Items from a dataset

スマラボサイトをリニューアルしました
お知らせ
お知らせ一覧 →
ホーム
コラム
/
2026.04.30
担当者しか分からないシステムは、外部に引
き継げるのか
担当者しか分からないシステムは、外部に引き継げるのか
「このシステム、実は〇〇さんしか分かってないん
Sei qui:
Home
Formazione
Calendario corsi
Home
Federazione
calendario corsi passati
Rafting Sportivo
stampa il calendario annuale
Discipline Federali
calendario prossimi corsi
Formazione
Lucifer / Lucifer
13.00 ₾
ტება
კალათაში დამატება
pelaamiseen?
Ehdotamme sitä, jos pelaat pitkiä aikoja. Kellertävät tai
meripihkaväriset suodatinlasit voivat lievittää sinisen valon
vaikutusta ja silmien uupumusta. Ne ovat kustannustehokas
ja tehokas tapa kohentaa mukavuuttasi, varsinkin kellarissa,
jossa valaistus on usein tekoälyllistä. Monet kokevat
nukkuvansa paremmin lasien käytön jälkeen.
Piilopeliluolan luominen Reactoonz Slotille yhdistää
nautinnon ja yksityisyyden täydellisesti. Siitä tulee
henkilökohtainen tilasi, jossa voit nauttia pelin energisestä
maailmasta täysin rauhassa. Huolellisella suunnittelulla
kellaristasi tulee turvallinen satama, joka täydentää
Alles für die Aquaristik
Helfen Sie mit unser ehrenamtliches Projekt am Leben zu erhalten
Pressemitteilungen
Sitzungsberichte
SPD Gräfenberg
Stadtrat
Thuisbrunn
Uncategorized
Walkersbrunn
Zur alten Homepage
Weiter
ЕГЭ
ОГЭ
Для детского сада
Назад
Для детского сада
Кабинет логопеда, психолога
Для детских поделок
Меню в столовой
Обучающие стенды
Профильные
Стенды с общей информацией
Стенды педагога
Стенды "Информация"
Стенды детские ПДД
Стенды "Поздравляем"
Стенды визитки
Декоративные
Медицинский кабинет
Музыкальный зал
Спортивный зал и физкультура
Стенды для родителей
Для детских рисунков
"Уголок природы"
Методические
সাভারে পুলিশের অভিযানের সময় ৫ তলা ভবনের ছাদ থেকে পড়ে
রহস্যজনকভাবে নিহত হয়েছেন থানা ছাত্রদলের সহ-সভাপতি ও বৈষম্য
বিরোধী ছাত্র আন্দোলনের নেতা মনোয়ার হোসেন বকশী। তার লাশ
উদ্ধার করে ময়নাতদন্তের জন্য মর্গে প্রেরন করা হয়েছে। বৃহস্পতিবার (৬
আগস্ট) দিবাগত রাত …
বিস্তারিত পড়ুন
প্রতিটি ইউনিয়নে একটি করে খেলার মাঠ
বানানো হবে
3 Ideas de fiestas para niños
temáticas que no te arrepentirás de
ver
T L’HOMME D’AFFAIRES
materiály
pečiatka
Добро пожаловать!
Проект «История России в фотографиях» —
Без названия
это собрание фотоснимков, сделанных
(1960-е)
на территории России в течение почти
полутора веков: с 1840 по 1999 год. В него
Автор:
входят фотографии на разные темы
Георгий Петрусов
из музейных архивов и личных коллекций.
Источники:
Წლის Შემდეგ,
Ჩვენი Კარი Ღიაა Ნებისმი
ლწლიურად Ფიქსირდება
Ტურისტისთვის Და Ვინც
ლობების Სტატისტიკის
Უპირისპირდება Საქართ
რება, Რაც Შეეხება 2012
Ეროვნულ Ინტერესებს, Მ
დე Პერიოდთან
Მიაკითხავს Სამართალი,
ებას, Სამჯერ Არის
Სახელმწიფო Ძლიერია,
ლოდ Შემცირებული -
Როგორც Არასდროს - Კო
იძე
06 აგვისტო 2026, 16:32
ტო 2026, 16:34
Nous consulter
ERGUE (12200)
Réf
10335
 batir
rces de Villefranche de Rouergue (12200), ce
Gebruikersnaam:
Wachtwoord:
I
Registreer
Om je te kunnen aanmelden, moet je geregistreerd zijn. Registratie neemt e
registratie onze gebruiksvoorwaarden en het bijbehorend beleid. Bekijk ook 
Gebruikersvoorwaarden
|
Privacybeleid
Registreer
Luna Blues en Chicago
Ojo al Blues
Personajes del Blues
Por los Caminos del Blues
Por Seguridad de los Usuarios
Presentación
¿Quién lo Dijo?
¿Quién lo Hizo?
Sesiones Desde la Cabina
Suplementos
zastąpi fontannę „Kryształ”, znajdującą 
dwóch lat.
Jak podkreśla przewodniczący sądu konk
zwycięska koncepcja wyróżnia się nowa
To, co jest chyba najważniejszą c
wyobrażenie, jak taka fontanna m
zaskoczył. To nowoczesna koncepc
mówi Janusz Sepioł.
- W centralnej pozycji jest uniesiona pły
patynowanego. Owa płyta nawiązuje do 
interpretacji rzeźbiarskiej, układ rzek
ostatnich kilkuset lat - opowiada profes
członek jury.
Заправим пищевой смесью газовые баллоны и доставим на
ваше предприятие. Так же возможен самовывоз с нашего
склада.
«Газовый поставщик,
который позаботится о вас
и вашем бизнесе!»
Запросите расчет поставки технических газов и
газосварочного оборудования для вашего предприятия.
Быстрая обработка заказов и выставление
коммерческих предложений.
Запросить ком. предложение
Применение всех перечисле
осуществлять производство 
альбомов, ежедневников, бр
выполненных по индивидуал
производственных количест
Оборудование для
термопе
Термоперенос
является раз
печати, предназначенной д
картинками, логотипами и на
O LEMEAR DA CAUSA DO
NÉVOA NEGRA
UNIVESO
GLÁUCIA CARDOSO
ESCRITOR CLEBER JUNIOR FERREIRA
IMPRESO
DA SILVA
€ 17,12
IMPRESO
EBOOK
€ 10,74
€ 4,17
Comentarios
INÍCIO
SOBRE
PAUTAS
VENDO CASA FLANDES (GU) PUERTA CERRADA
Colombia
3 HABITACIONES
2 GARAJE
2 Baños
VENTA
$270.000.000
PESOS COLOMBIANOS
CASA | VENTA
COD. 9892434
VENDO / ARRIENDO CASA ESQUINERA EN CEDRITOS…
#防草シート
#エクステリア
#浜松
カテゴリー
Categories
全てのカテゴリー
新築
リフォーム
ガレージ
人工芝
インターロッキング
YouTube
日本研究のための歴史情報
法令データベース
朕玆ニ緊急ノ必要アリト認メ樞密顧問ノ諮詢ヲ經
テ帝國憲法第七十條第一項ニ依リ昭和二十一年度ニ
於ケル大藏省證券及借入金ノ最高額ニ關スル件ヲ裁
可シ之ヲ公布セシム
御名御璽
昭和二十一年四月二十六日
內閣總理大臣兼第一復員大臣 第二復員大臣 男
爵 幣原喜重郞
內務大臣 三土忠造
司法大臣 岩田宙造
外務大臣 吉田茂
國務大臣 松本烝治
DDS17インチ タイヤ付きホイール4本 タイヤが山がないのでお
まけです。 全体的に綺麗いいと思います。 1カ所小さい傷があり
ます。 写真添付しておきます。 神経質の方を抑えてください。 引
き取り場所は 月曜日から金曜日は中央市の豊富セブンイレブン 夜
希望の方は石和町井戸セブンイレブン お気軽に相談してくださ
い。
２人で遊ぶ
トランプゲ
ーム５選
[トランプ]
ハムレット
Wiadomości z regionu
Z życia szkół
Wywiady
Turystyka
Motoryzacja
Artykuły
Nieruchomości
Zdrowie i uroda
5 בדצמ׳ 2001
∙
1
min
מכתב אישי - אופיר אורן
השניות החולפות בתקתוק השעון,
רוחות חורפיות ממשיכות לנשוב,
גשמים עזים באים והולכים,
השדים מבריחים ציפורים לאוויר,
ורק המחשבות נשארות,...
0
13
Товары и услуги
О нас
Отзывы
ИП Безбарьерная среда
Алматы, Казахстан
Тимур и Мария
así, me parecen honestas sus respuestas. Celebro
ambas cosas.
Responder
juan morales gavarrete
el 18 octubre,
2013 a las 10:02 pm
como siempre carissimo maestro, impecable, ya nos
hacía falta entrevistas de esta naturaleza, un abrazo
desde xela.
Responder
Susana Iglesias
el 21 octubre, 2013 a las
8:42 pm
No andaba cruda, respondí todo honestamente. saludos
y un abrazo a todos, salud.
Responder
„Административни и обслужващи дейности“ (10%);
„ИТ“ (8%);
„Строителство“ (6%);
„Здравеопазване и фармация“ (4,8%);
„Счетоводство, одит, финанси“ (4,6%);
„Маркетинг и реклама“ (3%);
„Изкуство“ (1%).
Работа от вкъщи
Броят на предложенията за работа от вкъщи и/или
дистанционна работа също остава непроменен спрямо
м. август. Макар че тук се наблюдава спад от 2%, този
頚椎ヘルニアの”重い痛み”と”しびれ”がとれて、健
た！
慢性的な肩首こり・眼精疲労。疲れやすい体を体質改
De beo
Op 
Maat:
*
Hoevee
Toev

Action item>
Set down the lines above as they stand, starting with the first line and ending with the line that contains "meripihkaväriset suodatinlasit voivat".

Task result>
スマラボサイトをリニューアルしました
お知らせ
お知らせ一覧 →
ホーム
コラム
/
2026.04.30
担当者しか分からないシステムは、外部に引
き継げるのか
担当者しか分からないシステムは、外部に引き継げるのか
「このシステム、実は〇〇さんしか分かってないん
Sei qui:
Home
Formazione
Calendario corsi
Home
Federazione
calendario corsi passati
Rafting Sportivo
stampa il calendario annuale
Discipline Federali
calendario prossimi corsi
Formazione
Lucifer / Lucifer
13.00 ₾
ტება
კალათაში დამატება
pelaamiseen?
Ehdotamme sitä, jos pelaat pitkiä aikoja. Kellertävät tai
meripihkaväriset suodatinlasit voivat lievittää sinisen valon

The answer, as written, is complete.